A sequential fluorination-acid leaching-alkaline treatment strategy was used to construct mesoporosity in a commercially available Al-rich mordenite (MOR) zeolite (Si/Al = 7.9). A well-defined intracrystalline mesopore was created using this consecutive strategy. In contrast, single or binary combination of fluorination, acid leaching (treated with 1 M HNO₃ at 353 K for 1 h) and alkaline treatment (treated with 0.2 M NaOH at 333 K for 0.5 h) hardly constructed the intracrystalline mesopore inside the Al-rich (MOR) zeolite. The rational interplay between fluorination and acid-leaching enabled tailoring of mesoporosity. The low-level fluorination (treated with 0.05 M NH₄F) triggered the transformation of less framework Al sites to Al–F complexation and led to the removal of fewer Al sites by acid leaching. As a result, the high density of Al sites caused an excess shielding effect and resulted in poor mesoporosity of the zeolite upon alkaline treatment.
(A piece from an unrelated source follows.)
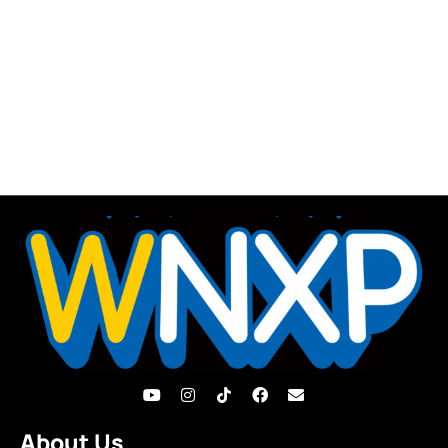
About Us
In the case of medium-level fluorination (treated with 0.1–0.3 M NH₄F), the transformation of moderate framework Al sites into Al–F complexation and subsequent extraction of these Al species by acid leaching alleviated the excess shielding effect and triggered the controlled dissolution of zeolitic matrix in the subsequent alkaline treatment step, leading to the creation of an intrazeolite mesopore centered at ca. 14 nm for AT-Ac-0.1F/HM and 20 nm for AT-Ac-0.3F/HM. The high-level fluorination (treated with 0.5 M NH₄F) led to severe dislodgement of framework Al sites along with the creation of NMR-invisible and acid-free non-framework Al species. Upon acid leaching, these created Al species remained on the zeolite matrix and passivated the mesoporosity development in the subsequent alkaline treatment. The combination of high-level fluorination and low-level acid leaching (treated in 0.3 M HNO₃ at 353 K for 1 h) triggered the suitable transformation and removal of Al sites and enabled the construction of an intracrystalline mesopore centered at ca. 10 nm upon alkaline treatment. This consecutive post-synthesis protocol enriches the toolbox for the mesopore tailoring of Al-rich zeolites and provides new insights into the negative role of non-framework Al sites in the mesopore engineering.